Affix Velcro to the back of your iPad and you’ve got yourself a dashboard GPS map, a TV on the ceiling, an on-stove cooking guide, or a digital picture in your front hallway.
In this profession, it’s critical to have a break-out area where you can think without the computer looking over your shoulder; where you can do your most valuable work without the siren song of an IDE. For the same reason that getting up and even walking to the bathroom can provide new perspective on a heretofore intractable problem, it’s in your own best professional interests to do as much of your work as possible before you handcuff yourself to your desk each day.
And:
The potential of iPad is to decouple as many tasks as possible from my work environment — and to keep me away from that environment when I’m doing things that don’t actually require me to be there other than to use a computer.
I do a lot of reading and light writing for this site and I’m hoping that the iPad will allow me to do that somewhere that’s not my desk. At least for a few hours a week. (via jb)
The websites of the top 10 luxury brands don’t work that well on the iPad…most throw up a splash page prompting you to download Flash. This is what Cartier’s site looks like:
If I were Anna Wintour, I would be screaming at these companies to fix these sites. They reflect poorly on an industry that’s all about effortless style, appearance, confidence, and never, ever having a hair out of place (unless that’s the look you’re going for). This? This is like they’ve got no pants on — and not in a good way. That goes double for restaurant sites.
Writing for the New Yorker, Ken Auletta surveys the ebook landscape: it’s Apple, Amazon, Google, and the book publishers engaged in a poker game for the hearts, minds, and wallets of book buyers. Kindle editions of books are selling well:
There are now an estimated three million Kindles in use, and Amazon lists more than four hundred and fifty thousand e-books. If the same book is available in paper and paperless form, Amazon says, forty per cent of its customers order the electronic version. Russ Grandinetti, the Amazon vice-president, says the Kindle has boosted book sales over all. “On average,” he says, Kindle users “buy 3.1 times as many books as they did twelve months ago.”

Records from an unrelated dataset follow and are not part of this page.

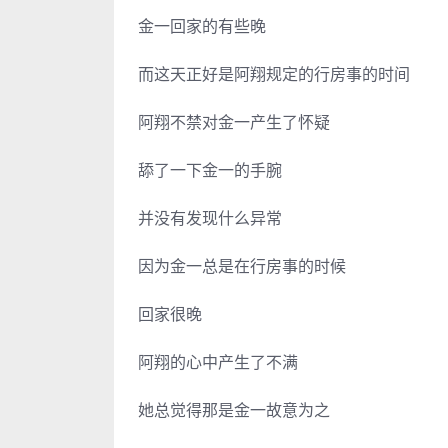
金一回家的有些晚
而这天正好是阿翔规定的行房事的时间
阿翔不禁对金一产生了怀疑
舔了一下金一的手腕
并没有发现什么异常
因为金一总是在行房事的时候
回家很晚
阿翔的心中产生了不满
她总觉得那是金一故意为之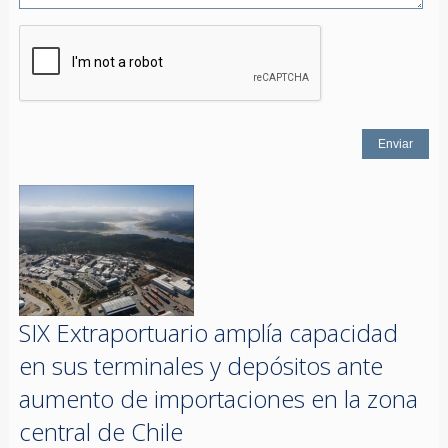
SIX Extraportuario amplía capacidad
en sus terminales y depósitos ante
aumento de importaciones en la zona
central de Chile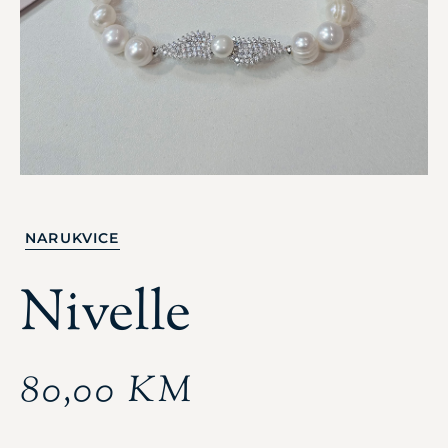
NARUKVICE
Nivelle
80,00
KM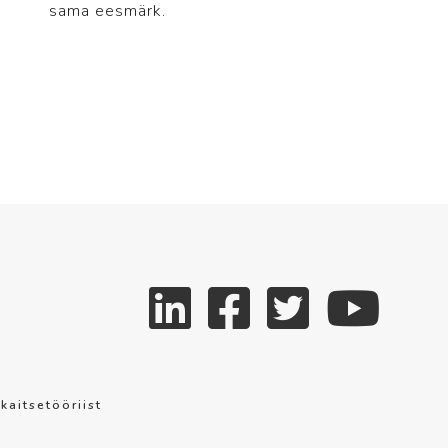
sama eesmärk.
aitsetööriist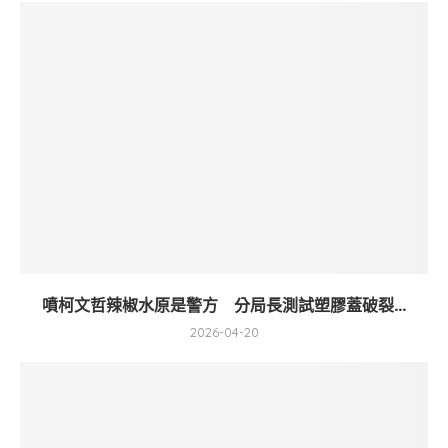
噴柯文哲辣椒水原是警方 分局長測試塑膠蓋破裂...
2026-04-20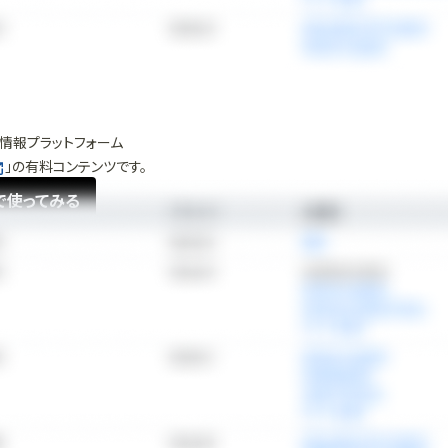
情報プラットフォーム
」の有料コンテンツです。
で使ってみる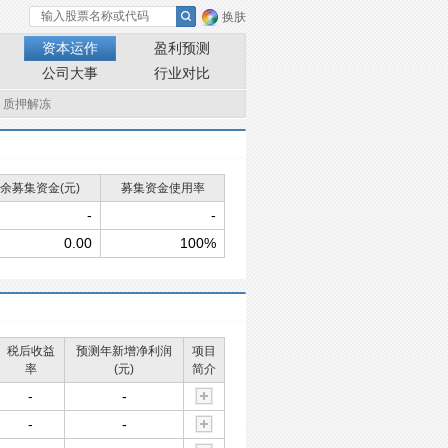
换肤
资本运作
盈利预测
公司大事
行业对比
质押解冻
余募集资金(元)
募集资金使用率
-
-
0.00
100%
税后收益
预测年新增净利润
项目
率
(元)
简介
-
-
-
-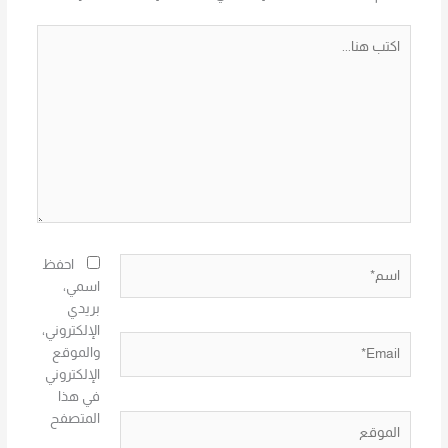
اكتب
هنا...
اسم*
احفظ
اسمي،
بريدي
الإلكتروني،
Email*
والموقع
الإلكتروني
في هذا
المتصفح
الموقع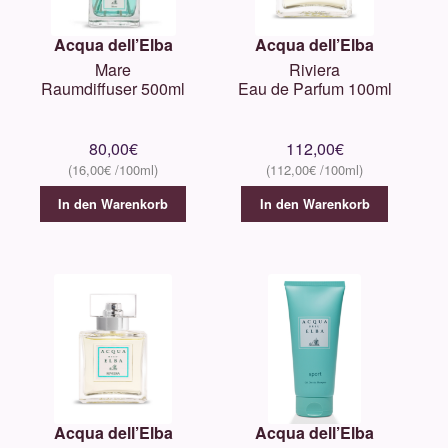
Acqua dell’Elba
Acqua dell’Elba
Mare
Riviera
Raumdiffuser 500ml
Eau de Parfum 100ml
80,00
€
112,00
€
16,00
€
112,00
€
In den Warenkorb
In den Warenkorb
Acqua dell’Elba
Acqua dell’Elba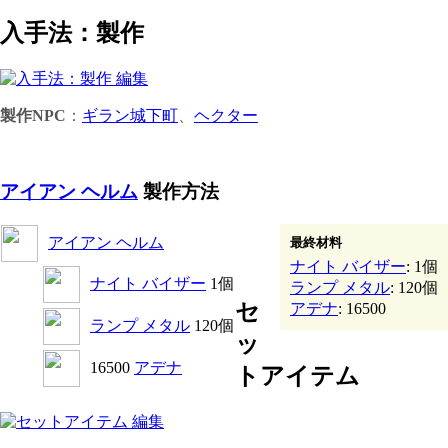
入手法：製作
製作NPC
：
ギラン城下町
、
ヘクター
アイアン ヘルム
製作方法
アイアン ヘルム
最終材料
ナイト バイザー
: 1個
ナイト バイザー
1個
ランプ メタル
: 120個
セ
アデナ
: 16500
ランプ メタル
120個
ッ
16500
アデナ
トアイテム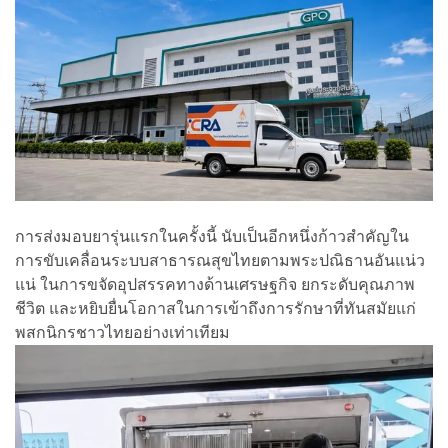
การส่งมอบยารุ่นแรกในครั้งนี้ นับเป็นอีกหนึ่งก้าวสำคัญใน
การขับเคลื่อนระบบสาธารณสุขไทยตามพระปณิธานอันแน่ว
แน่ ในการขจัดอุปสรรคทางด้านเศรษฐกิจ ยกระดับคุณภาพ
ชีวิต และหยิบยื่นโอกาสในการเข้าถึงการรักษาที่ทันสมัยแก่
พสกนิกรชาวไทยอย่างเท่าเทียม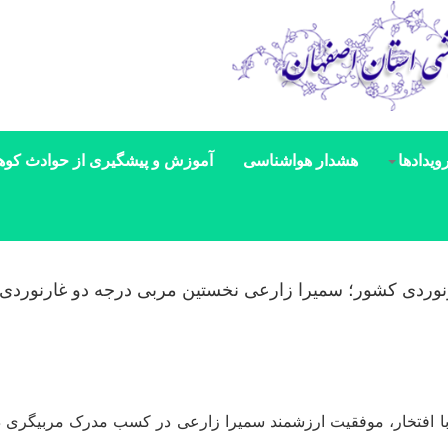
ویدادها
هشدار هواشناسی
آموزش و پیشگیری از حوادث کوه
وردی کشور؛ سمیرا زارعی نخستین مربی درجه‌ دو غارنوردی 
 افتخار، موفقیت ارزشمند سمیرا زارعی در کسب مدرک مربیگری در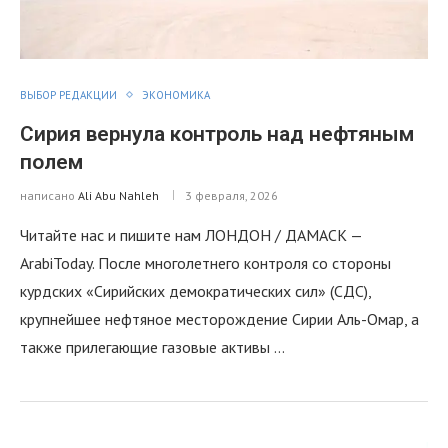
ВЫБОР РЕДАКЦИИ
ЭКОНОМИКА
Сирия вернула контроль над нефтяным
полем
написано
Ali Abu Nahleh
3 февраля, 2026
Читайте нас и пишите нам ЛОНДОН / ДАМАСК —
ArabiToday. После многолетнего контроля со стороны
курдских «Сирийских демократических сил» (СДС),
крупнейшее нефтяное месторождение Сирии Аль-Омар, а
также прилегающие газовые активы …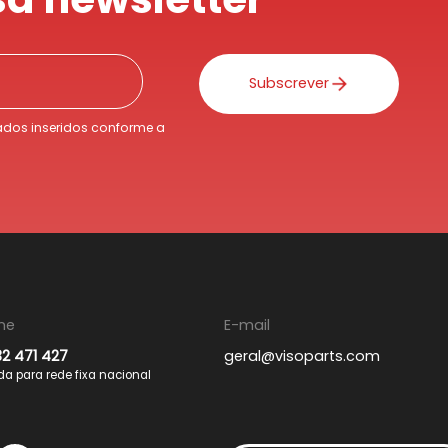
Subscrever
dos inseridos conforme a
ne
E-mail
32 471 427
geral@visoparts.com
 para rede fixa nacional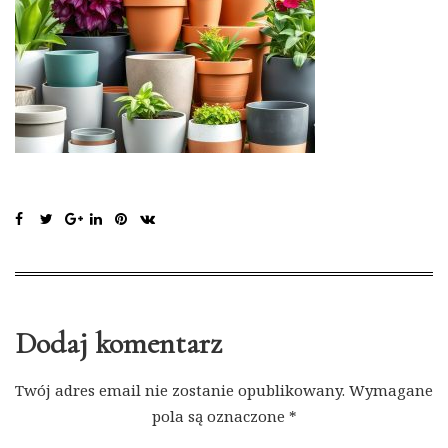
Dodaj komentarz
Twój adres email nie zostanie opublikowany.
Wymagane
pola są oznaczone
*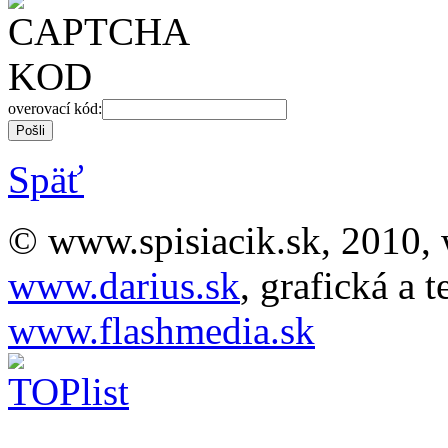
overovací kód:
Späť
© www.spisiacik.sk, 2010, 
www.darius.sk
, grafická a 
www.flashmedia.sk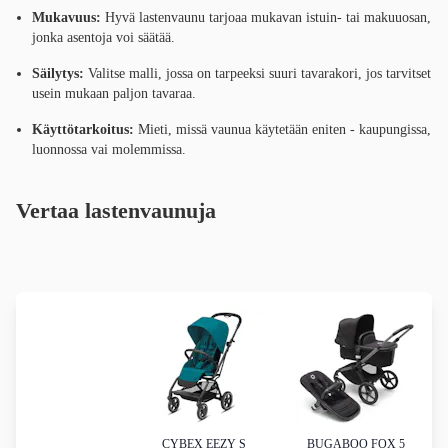
Mukavuus:
Hyvä lastenvaunu tarjoaa mukavan istuin- tai makuuosan,
jonka asentoja voi säätää.
Säilytys:
Valitse malli, jossa on tarpeeksi suuri tavarakori, jos tarvitset
usein mukaan paljon tavaraa.
Käyttötarkoitus:
Mieti, missä vaunua käytetään eniten - kaupungissa,
luonnossa vai molemmissa.
Vertaa lastenvaunuja
CYBEX EEZY S
BUGABOO FOX 5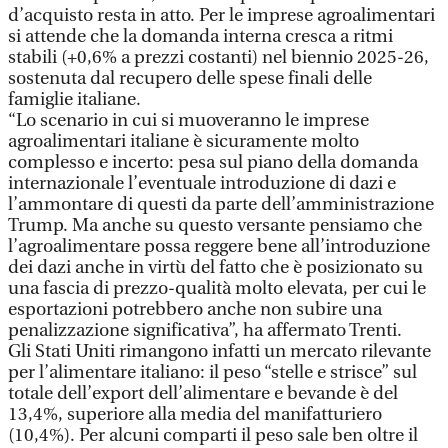
d’acquisto resta in atto. Per le imprese agroalimentari
si attende che la domanda interna cresca a ritmi
stabili (+0,6% a prezzi costanti) nel biennio 2025-26,
sostenuta dal recupero delle spese finali delle
famiglie italiane.
“Lo scenario in cui si muoveranno le imprese
agroalimentari italiane è sicuramente molto
complesso e incerto: pesa sul piano della domanda
internazionale l’eventuale introduzione di dazi e
l’ammontare di questi da parte dell’amministrazione
Trump. Ma anche su questo versante pensiamo che
l’agroalimentare possa reggere bene all’introduzione
dei dazi anche in virtù del fatto che è posizionato su
una fascia di prezzo-qualità molto elevata, per cui le
esportazioni potrebbero anche non subire una
penalizzazione significativa”, ha affermato Trenti.
Gli Stati Uniti rimangono infatti un mercato rilevante
per l’alimentare italiano: il peso “stelle e strisce” sul
totale dell’export dell’alimentare e bevande è del
13,4%, superiore alla media del manifatturiero
(10,4%). Per alcuni comparti il peso sale ben oltre il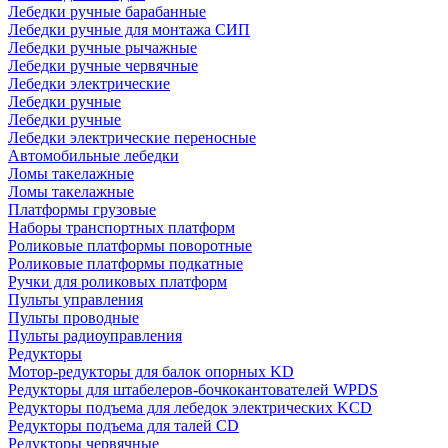
Лебедки ручные барабанные
Лебедки ручные для монтажа СИП
Лебедки ручные рычажные
Лебедки ручные червячные
Лебедки электрические
Лебедки ручные
Лебедки ручные
Лебедки электрические переносные
Автомобильные лебедки
Ломы такелажные
Ломы такелажные
Платформы грузовые
Наборы транспортных платформ
Роликовые платформы поворотные
Роликовые платформы подкатные
Ручки для роликовых платформ
Пульты управления
Пульты проводные
Пульты радиоуправления
Редукторы
Мотор-редукторы для балок опорных KD
Редукторы для штабелеров-бочкокантователей WPDS
Редукторы подъема для лебедок электрических KCD
Редукторы подъема для талей CD
Редукторы червячные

Many compare ebook-selling to what iTunes was able to do with music albums. But Auletta notes:
The analogy of the music business goes only so far. What iTunes did was to replace the CD as the basic unit of commerce; rather than being forced to buy an entire album to get the song you really wanted, you could buy just the single track. But no one, with the possible exception of students, will want to buy a single chapter of most books.
I’ve touched on this before, but while people may not want to buy single chapters of books, they do want to read things that aren’t book length. I think we’ll see more literature in the novella/short-story/long magazine article range as publishers and authors attempt to fill that gap.
OMG, Alice for the iPad, paper kids books are dead.
Alice for the iPad is indeed really nice:
My nearly 3-year-old son loves using the iPad. At best, the iPad is a proof-of-concept gadget for adults — they’ll get it right by version three — but it’s perfect for kids right now. It’s just the right size for little hands and laps and the interface is simple, intuitive, and easy to learn.
However, I’d like to assure the childless Rose that if paper books ever go extinct (they won’t), paper children’s books will be the last to go, particularly among the pre-K crowd. E-books are “broken” in several ways that are important to kids, not the least of which is that paper books are super useful as floors in really tall block buildings.